Journal of Virology ◽

10.1128/jvi.74.19.9099-9105.2000 ◽

2000 ◽

Vol 74 (19) ◽

pp. 9099-9105 ◽

Cited By ~ 46

Author(s):

Sophie Le Pogam ◽

Thomas Ta-Tung Yuan ◽

Gautam Kumar Sahu ◽

Soma Chatterjee ◽

Chiaho Shih

Keyword(s):

Amino Acid ◽

Hepatitis B Virus ◽

Hepatitis B ◽

Capsid Protein ◽

Core Protein ◽

Wild Type Virus ◽

Viral Dna ◽

Naturally Occurring ◽

Human Hepatitis ◽

B Virus

ABSTRACT The functional significance of naturally occurring variants of human hepatitis B virus (HBV) remains largely unknown. Previously, we reported an immature secretion phenotype caused by a highly frequent mutation at amino acid 97 of the HBV core (capsid) protein (HBcAg).
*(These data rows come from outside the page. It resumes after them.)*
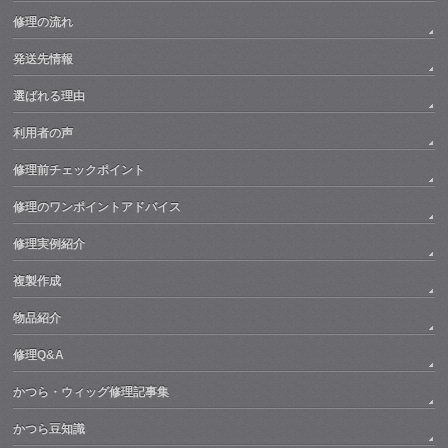
修理の流れ
発送先情報
選ばれる理由
利用者の声
修理前チェックポイント
修理のワンポイントアドバイス
修理実例紹介
複製作成
物品紹介
修理Q&A
かつら・ウィッグ修理記事集
かつら豆知識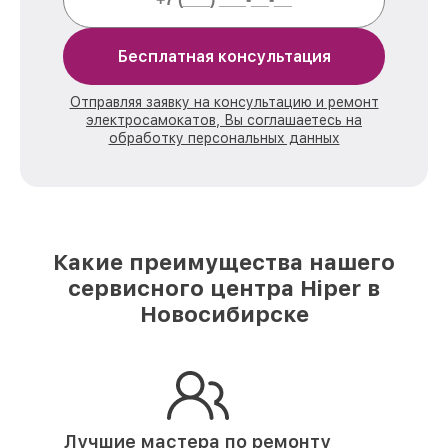
Бесплатная консультация
Отправляя заявку на консультацию и ремонт
электросамокатов, Вы соглашаетесь на
обработку персональных данных
Какие преимущества нашего
сервисного центра Hiper в
Новосибирске
Лучшие мастера по ремонту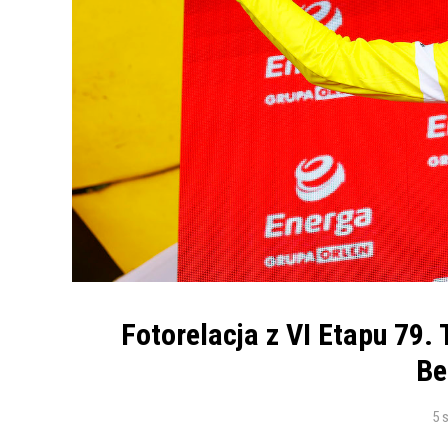
Fotorelacja z VI Etapu 79. 
Be
5 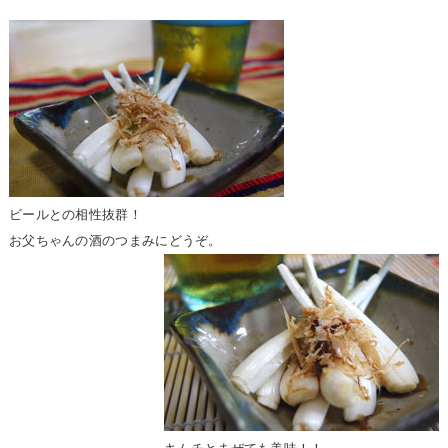
ビールとの相性抜群！
お父ちゃんの酒のつまみにどうぞ。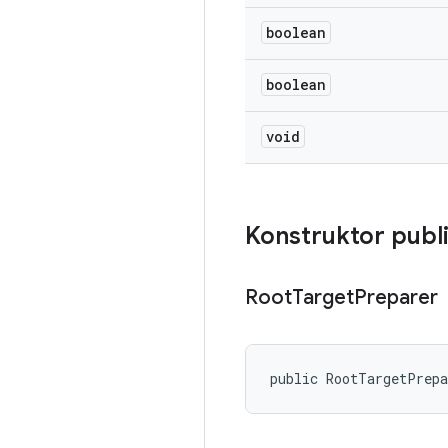
boolean
boolean
void
Konstruktor publ
Root
Target
Preparer
public RootTargetPrep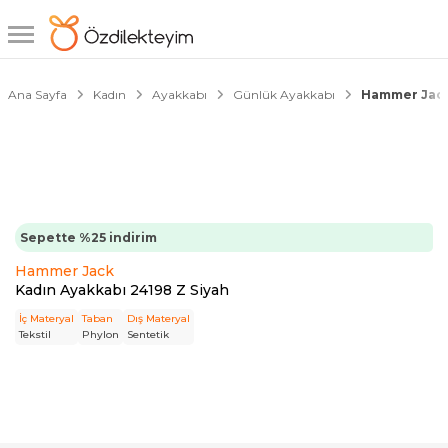
1/6
Ana Sayfa
Kadın
Ayakkabı
Günlük Ayakkabı
Hammer Jack 
Sepette %25 indirim
Hammer Jack
Kadın Ayakkabı 24198 Z Siyah
İç Materyal
Taban
Dış Materyal
Tekstil
Phylon
Sentetik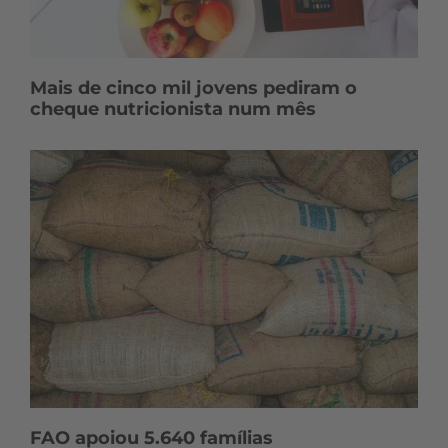
Mais de cinco mil jovens pediram o
cheque nutricionista num mês
FAO apoiou 5.640 famílias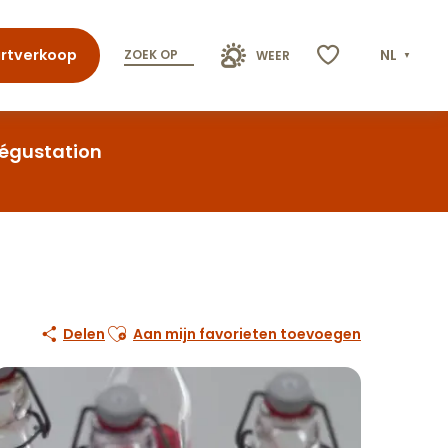
rtverkoop
NL
ZOEK OP
WEER
Voir les favoris
Dégustation
Ajouter aux favoris
Delen
Aan mijn favorieten toevoegen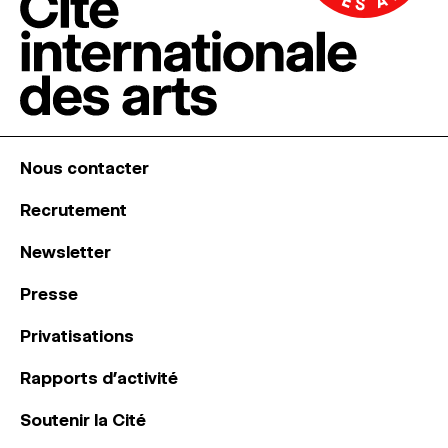
Nous contacter
Recrutement
Newsletter
Presse
Privatisations
Rapports d’activité
Soutenir la Cité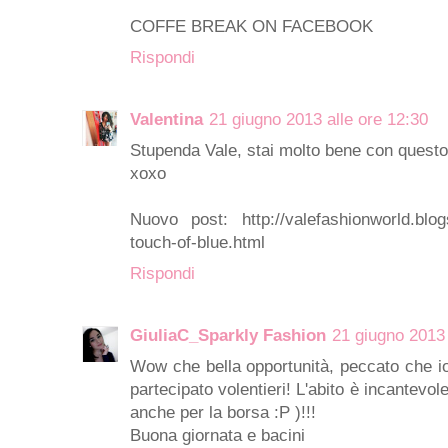
COFFE BREAK ON FACEBOOK
Rispondi
Valentina
21 giugno 2013 alle ore 12:30
Stupenda Vale, stai molto bene con quest
xoxo
Nuovo post: http://valefashionworld.blogsp
touch-of-blue.html
Rispondi
GiuliaC_Sparkly Fashion
21 giugno 2013 
Wow che bella opportunità, peccato che i
partecipato volentieri! L'abito è incantevol
anche per la borsa :P )!!!
Buona giornata e bacini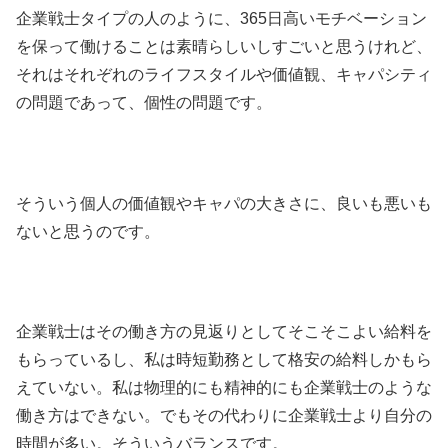
企業戦士タイプの人のように、365日高いモチベーション
を保って働けることは素晴らしいしすごいと思うけれど、
それはそれぞれのライフスタイルや価値観、キャパシティ
の問題であって、個性の問題です。
そういう個人の価値観やキャパの大きさに、良いも悪いも
ないと思うのです。
企業戦士はその働き方の見返りとしてそこそこよい給料を
もらっているし、私は時短勤務として格安の給料しかもら
えていない。私は物理的にも精神的にも企業戦士のような
働き方はできない。でもその代わりに企業戦士より自分の
時間が多い。そういうバランスです。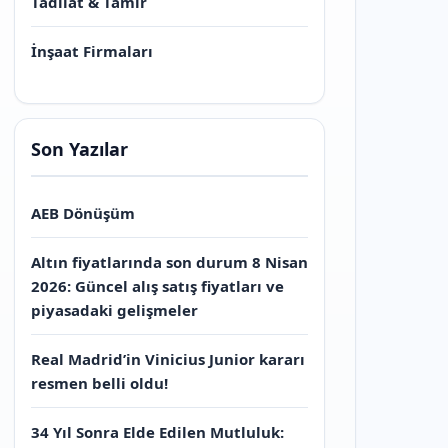
Tadilat & Tamir
İnşaat Firmaları
Son Yazılar
AEB Dönüşüm
Altın fiyatlarında son durum 8 Nisan
2026: Güncel alış satış fiyatları ve
piyasadaki gelişmeler
Real Madrid’in Vinicius Junior kararı
resmen belli oldu!
34 Yıl Sonra Elde Edilen Mutluluk: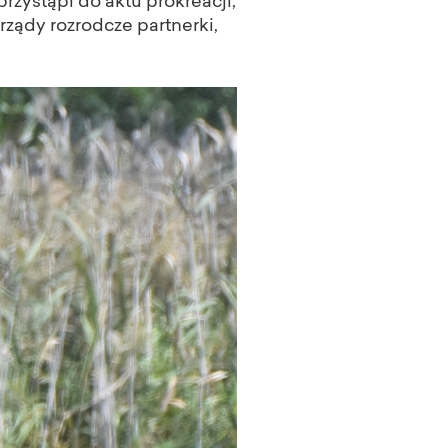
zystąpi do aktu prokreacji,
arządy rozrodcze partnerki,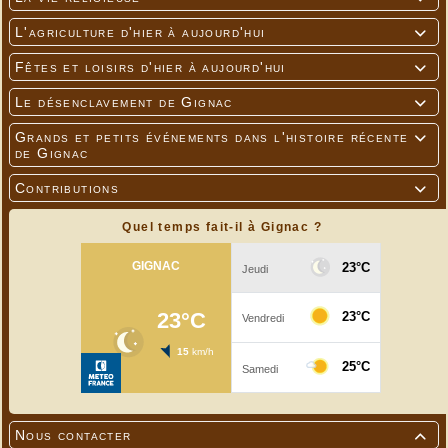
L'agriculture d'hier à aujourd'hui

Fêtes et loisirs d'hier à aujourd'hui

Le désenclavement de Gignac

Grands et petits événements dans l'histoire récente

de Gignac
Contributions

Quel temps fait-il à Gignac ?
Nous contacter
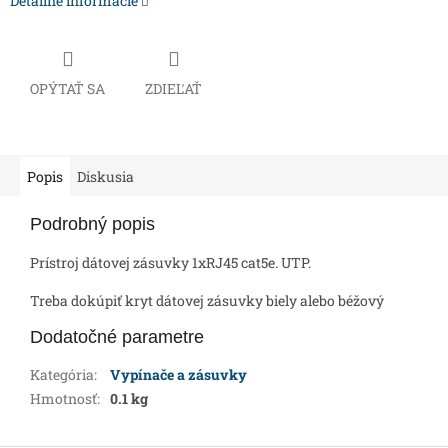
Detailné informácie
OPÝTAŤ SA
ZDIEĽAŤ
Popis
Diskusia
Podrobný popis
Prístroj dátovej zásuvky 1xRJ45 cat5e. UTP.
Treba dokúpiť kryt dátovej zásuvky biely alebo béžový
Dodatočné parametre
Kategória
:
Vypínače a zásuvky
Hmotnosť
:
0.1 kg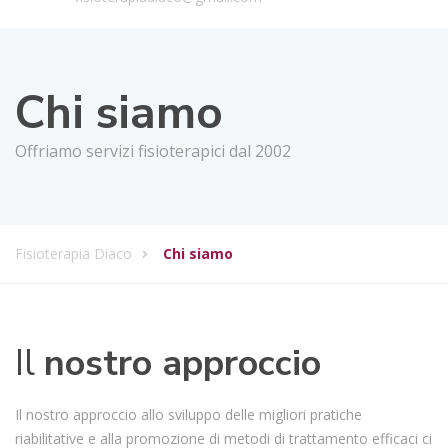
Chi siamo
Offriamo servizi fisioterapici dal 2002
Fisioterapia Diaco
Chi siamo
Il
nostro approccio
Il nostro approccio allo sviluppo delle migliori pratiche
riabilitative e alla promozione di metodi di trattamento efficaci ci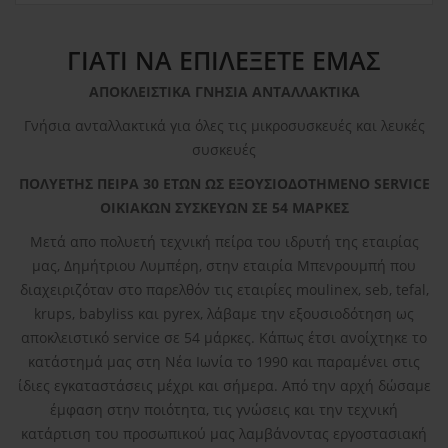
ΓΙΑΤΙ ΝΑ ΕΠΙΛΕΞΕΤΕ ΕΜΑΣ
ΑΠΟΚΛΕΙΣΤΙΚΑ ΓΝΗΣΙΑ ΑΝΤΑΛΛΑΚΤΙΚΑ
Γνήσια ανταλλακτικά για όλες τις μικροσυσκευές και λευκές
συσκευές
ΠΟΛΥΕΤΗΣ ΠΕΙΡΑ 30 ΕΤΩΝ ΩΣ ΕΞΟΥΣΙΟΔΟΤΗΜΕΝΟ SERVICE
ΟΙΚΙΑΚΩΝ ΣΥΣΚΕΥΩΝ ΣΕ 54 ΜΑΡΚΕΣ
Μετά απο πολυετή τεχνική πείρα του ιδρυτή της εταιρίας
μας, Δημήτριου Λυμπέρη, στην εταιρία Μπενρουμπή που
διαχειριζόταν στο παρελθόν τις εταιρίες moulinex, seb, tefal,
krups, babyliss και pyrex, λάβαμε την εξουσιοδότηση ως
αποκλειστικό service σε 54 μάρκες. Κάπως έτσι ανοίχτηκε το
κατάστημά μας στη Νέα Ιωνία το 1990 και παραμένει στις
ίδιες εγκαταστάσεις μέχρι και σήμερα. Από την αρχή δώσαμε
έμφαση στην ποιότητα, τις γνώσεις και την τεχνική
κατάρτιση του προσωπικού μας λαμβάνοντας εργοστασιακή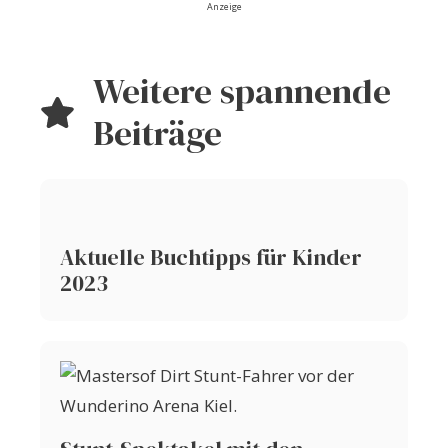
Anzeige
Weitere spannende
Beiträge
Aktuelle Buchtipps für Kinder
2023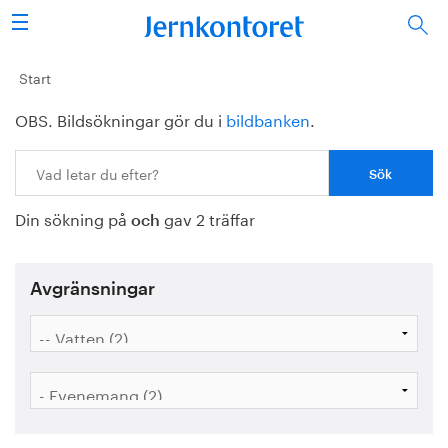
Sök
Stålindustrin
Start
OBS. Bildsökningar gör du i
bildbanken
.
Vision 2050
Sök:
Forskning/utbildning
Din sökning på
gav 2 träffar
Energi/miljö
och
Vi tycker
Avgränsningar
Publicerat
Bildbank
Om oss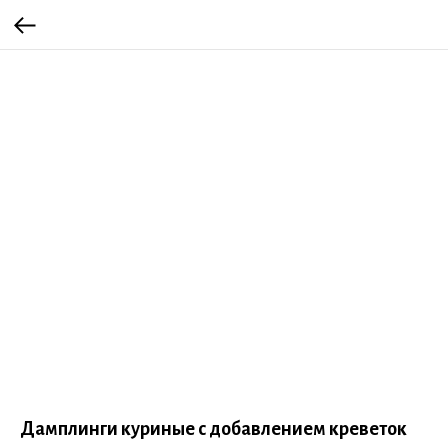
Дамплинги куриные с добавлением креветок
This phenotype is characterized by a nonselective and excessive secretion of virions containing an immature genome of single-stranded viral DNA. To extend our study of virion secretion to other naturally occurring variants, we have characterized mutations at HBcAg codons 5, 38, and 60 via site-directed mutagenesis. Although the phenotype of the mutation at codon 38 is nearly identical to that for the wild-type virus, our study reveals that a single mutation at codon 5 or 60 exhibits a new extracellular phenotype with significantly reduced virion secretion yet maintains normal intracellular viral DNA replication. A complementation study indicates that the mutant core protein alone is sufficient for the “low-secretion” phenotype. Furthermore, the low-secretion phenotype of the codon 5 mutant appears to be induced by the loss of a parental proline residue, rather than by the gain of a new amino acid. Our study underscores the core protein as another crucial determinant in virion secretion, in addition to the known envelope proteins. Our present results suggest that a very precise structure of both α-helical and nonhelical loop regions of the entire HBcAg molecule is important for virion secretion. The low-secretion variants may contribute to the phenomenon of gradually decreasing viremia in chronic carriers during the late phase of persistent infection.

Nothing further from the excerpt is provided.